This article provides an account of my experience learning
CGT to complete my doctoral dissertation. I hope that my account
will assist other researchers, new to classic grounded theory, to
anticipate some of the confusion, challenges, insights and
growth that they may encounter in their first CGT study. I hope
that elements of my journey resonate with other researchers, and
provide them with company in what can be a long and lonely
dissertation journey. In the process of completing my
dissertation, I learned many valuable lessons. These lessons
serve as advice that should interest doctoral students engaged in
CGT and may help them to avoid pitfalls along the dissertation
path. This article also provides insight into the process of
learning CGT that can inform the design and teaching of CGT in
various contexts, and the mentoring of students employing the
methodology.

Account of the Journey

My journey began with an initial resistance to all things
grounded theory, followed by gradually understanding the
methodology and some of the ways it has been modified, to
actually conducting and completing my dissertation. This journey
explicates some of the challenges and highlights that I
encountered as I tried it out, made mistakes, got stuck, read, felt
frustrated, had ‘Aha!’ moments, revised previous work, and took
incremental steps forward before getting stuck again.

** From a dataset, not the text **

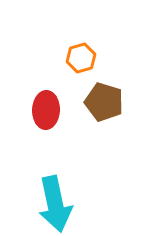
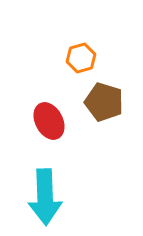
red ellipse: moved 3 px right, 11 px down; rotated 30 degrees counterclockwise
cyan arrow: moved 10 px left, 7 px up; rotated 10 degrees clockwise
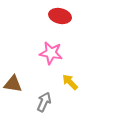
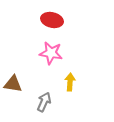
red ellipse: moved 8 px left, 4 px down
yellow arrow: rotated 48 degrees clockwise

Getting Acquainted with Grounded Theory

I was first introduced to grounded theory as one of a
smorgasbord of methodologies in a graduate level introductory
qualitative research course. At the time grounded theory was a
mystery to me. I was initially turned away from grounded theory
by what seemed to be inflexible and rigid procedures and
confusing terminology. Two years into my doctoral studies,
however, I began exploring using grounded theory methodology
for my dissertation. I read the seminal text Discovery of
Grounded Theory (Glaser & Strauss, 1967) and quickly saw the
potential offered by CGT to produce a dissertation that would be
practical and significant. CGT is a rigorous methodology,
containing directions for each aspect of the research process while
also allowing for creativity and intuition (Glaser, 1998).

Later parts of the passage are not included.